### Instructions to follow
The records appear below. Report how many of their lines contain the word "height", giving the number alone.

### Dataset records
=== Section Start ===

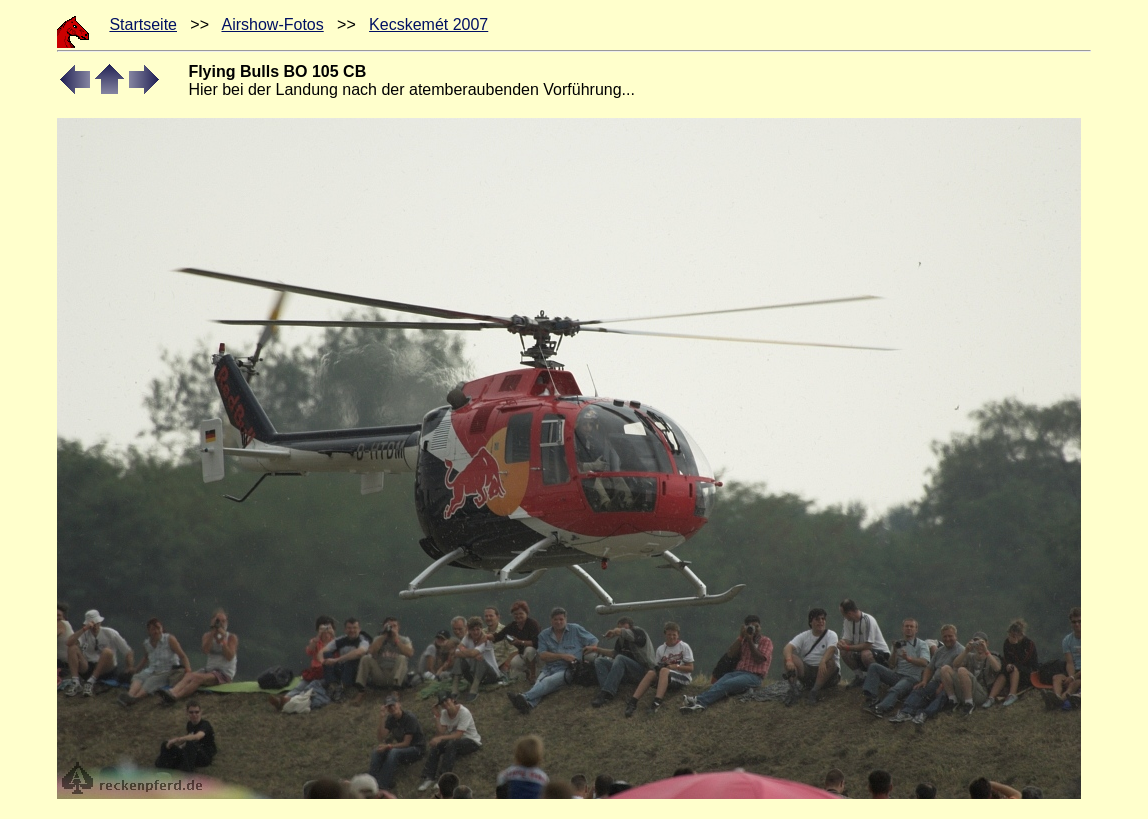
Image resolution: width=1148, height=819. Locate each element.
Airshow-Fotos (272, 24)
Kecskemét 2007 (428, 24)
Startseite (143, 24)
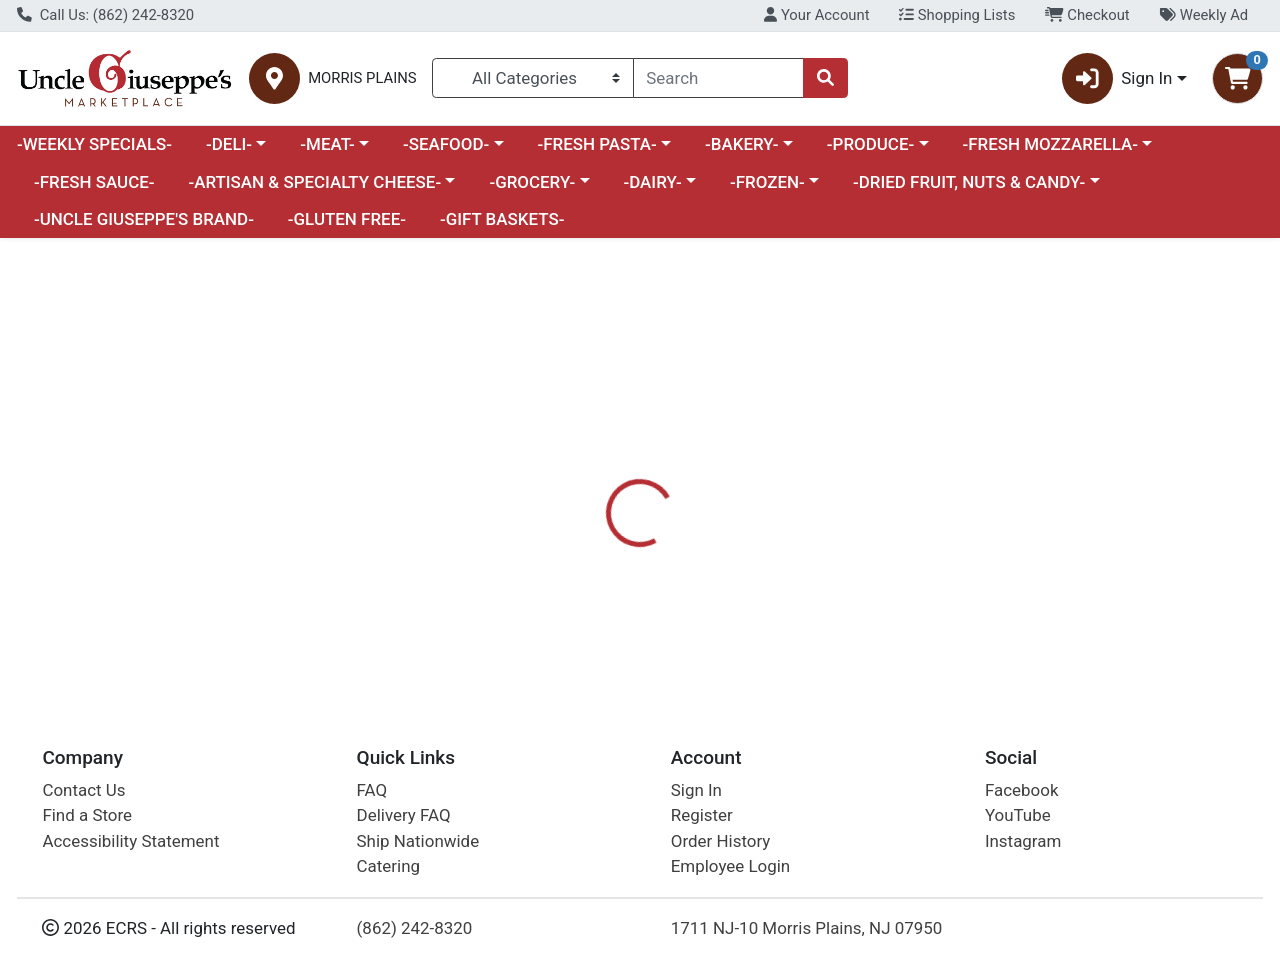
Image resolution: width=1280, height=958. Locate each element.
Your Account (816, 15)
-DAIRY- (652, 182)
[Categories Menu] (532, 78)
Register (702, 815)
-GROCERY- (532, 182)
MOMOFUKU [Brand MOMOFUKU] (789, 589)
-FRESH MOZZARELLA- (1050, 144)
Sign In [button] (1117, 78)
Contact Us (83, 790)
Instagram (1023, 841)
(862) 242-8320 (415, 928)
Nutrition (677, 510)
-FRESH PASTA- (596, 144)
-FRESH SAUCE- (94, 182)
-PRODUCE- (870, 144)
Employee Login (730, 866)
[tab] (589, 509)
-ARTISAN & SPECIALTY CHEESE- (314, 182)
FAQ (372, 790)
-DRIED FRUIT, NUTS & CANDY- (969, 182)
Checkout (1087, 15)
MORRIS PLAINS (362, 78)
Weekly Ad (1203, 15)
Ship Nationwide (418, 841)
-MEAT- (327, 144)
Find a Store (87, 815)
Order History (721, 841)
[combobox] (719, 78)
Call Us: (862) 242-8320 (105, 15)
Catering (388, 866)
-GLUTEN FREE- (347, 219)
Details (589, 510)
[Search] (719, 78)
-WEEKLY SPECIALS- (94, 144)
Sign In (696, 790)
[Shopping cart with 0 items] (1237, 78)
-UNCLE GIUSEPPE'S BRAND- (144, 219)
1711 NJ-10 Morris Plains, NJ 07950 (807, 928)
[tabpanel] (906, 598)
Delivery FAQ (404, 815)
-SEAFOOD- (446, 144)
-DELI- (229, 144)
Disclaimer (778, 510)
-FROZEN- (767, 182)
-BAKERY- (742, 144)
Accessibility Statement (130, 841)
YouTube (1018, 815)
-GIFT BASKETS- (502, 219)
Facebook (1022, 790)
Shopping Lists (957, 15)
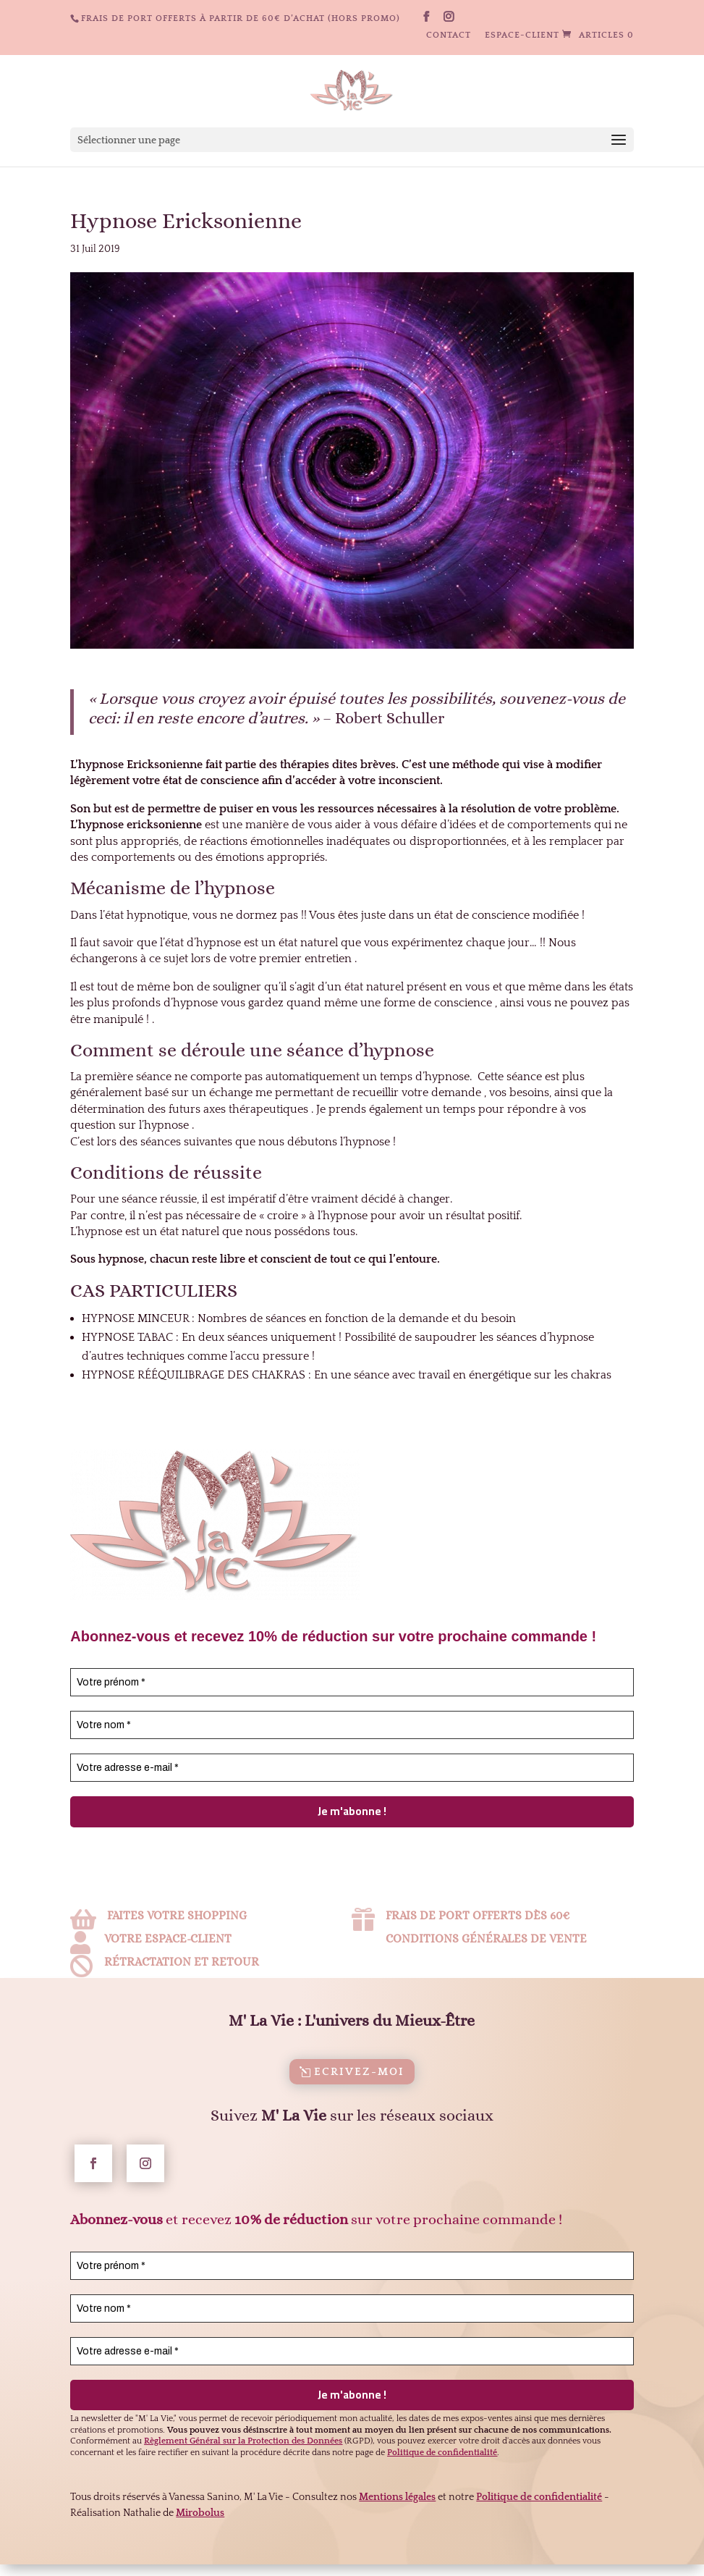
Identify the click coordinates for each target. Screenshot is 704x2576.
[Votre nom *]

=== Section End ===

### Exercise output
2